Tell your crew this box rides last and gets set down where you can reach it. We are glad to keep it up front and put it in the room you point to first.
Label every box by room
Labeling is the cheapest insurance on moving day. A box marked only KITCHEN STUFF ends up in a hallway pile that you sort through for a week. A box marked with its destination room goes straight there, and on a busy day in a tight building that saves real time and real steps.
Write the room name in large letters on the top and on two sides, since the top disappears the moment boxes are stacked. Add a short note of what is inside, like KITCHEN PANS or BEDROOM 2 BOOKS, so you can find one thing without opening five boxes. Color-coded tape or a marker dot per room works well too, especially if more than one person is helping carry.
If your new place has rooms that are not obvious from the doorway, write the room name on a sheet of paper and tape it to each door.

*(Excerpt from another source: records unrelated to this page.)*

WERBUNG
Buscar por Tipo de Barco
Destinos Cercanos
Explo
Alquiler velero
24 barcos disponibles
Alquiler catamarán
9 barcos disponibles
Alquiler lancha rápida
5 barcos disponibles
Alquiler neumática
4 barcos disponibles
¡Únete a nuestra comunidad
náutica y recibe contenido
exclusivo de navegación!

Our crew reads the door, reads the box, and your things land in the right spot the first time, no questions up and down the stairs.
Heavy items go in small boxes
Books, records, canned goods, tools, and tile feel fine until they are stacked into a big box, and then that box becomes something nobody should lift. A large box full of books is a back injury and a blowout seam waiting to happen, and it slows the whole move down on a walk-up.

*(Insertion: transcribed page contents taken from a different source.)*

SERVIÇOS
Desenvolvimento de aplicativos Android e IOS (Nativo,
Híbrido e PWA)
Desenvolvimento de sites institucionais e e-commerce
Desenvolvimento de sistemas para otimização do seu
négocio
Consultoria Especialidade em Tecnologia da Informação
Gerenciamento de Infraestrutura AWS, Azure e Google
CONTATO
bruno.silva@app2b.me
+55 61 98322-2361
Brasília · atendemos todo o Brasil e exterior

Put dense, heavy things in small boxes and save the large boxes for light and bulky items like pillows, comforters, lampshades, and winter coats. A small box of books is a clean two-handed lift that rides a hand truck easily down a back staircase. A large box of books is a problem on every floor.

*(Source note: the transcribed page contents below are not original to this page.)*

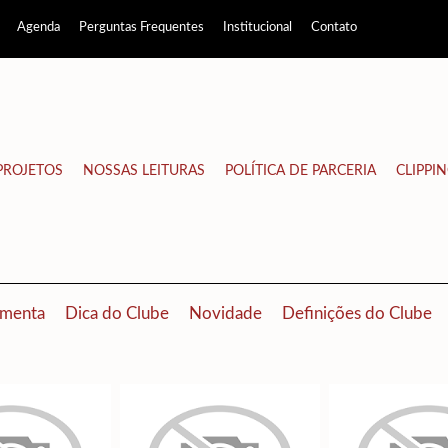
Agenda
Perguntas Frequentes
Institucional
Contato
PROJETOS
NOSSAS LEITURAS
POLÍTICA DE PARCERIA
CLIPPI
menta
Dica do Clube
Novidade
Definições do Clube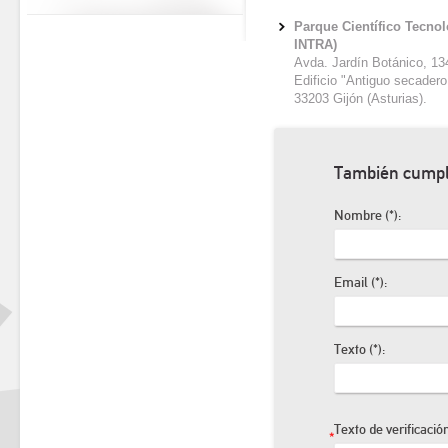
Parque Científico Tecnol
INTRA)
Avda. Jardín Botánico, 13
Edificio "Antiguo secadero
33203 Gijón (Asturias).
También cumpli
Nombre (*):
Email (*):
Texto (*):
Texto de verificación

Spread the weight across more small boxes rather than maxing out a few. It is faster to carry, safer for everyone, and easier to stack square in the truck so nothing crushes the load underneath.
Use wardrobe boxes for hanging clothes
Hanging clothes do not belong in trash bags. They wrinkle, they slide off the hangers, and they turn into a laundry day you did not plan for. Wardrobe boxes have a built-in bar so your clothes travel hung up exactly as they are in the closet.
Move clothes straight from the closet rod to the wardrobe box bar without unhanging them, then close the lid. At the new place you lift them right back onto the rod. Coats, suits, dresses, and anything that creases stay ready to wear. You can tuck shoes, belts, and soft items in the bottom of the box to use the space.
Wardrobe boxes are tall, so they are also a smart way to handle awkward closet items. Ask us to bring the right number when we build your quote; we would rather show up with a few extra than leave you stuffing a duffel bag at the last minute.
Photograph your electronics wiring before you unplug
Nobody remembers which cable went where, and the TV, router, sound bar, and game console all use cables that look almost identical. Before you unplug a single thing, take clear photos of the back of each device with your phone so you have a map for reassembly.
Snap the wiring from a couple of angles, then label cords with a piece of tape and a marker, or bag the cables for each device together and tape the bag to the unit. Pack remotes, power bricks, and small accessories in the same labeled bag so nothing wanders off into the bottom of a box.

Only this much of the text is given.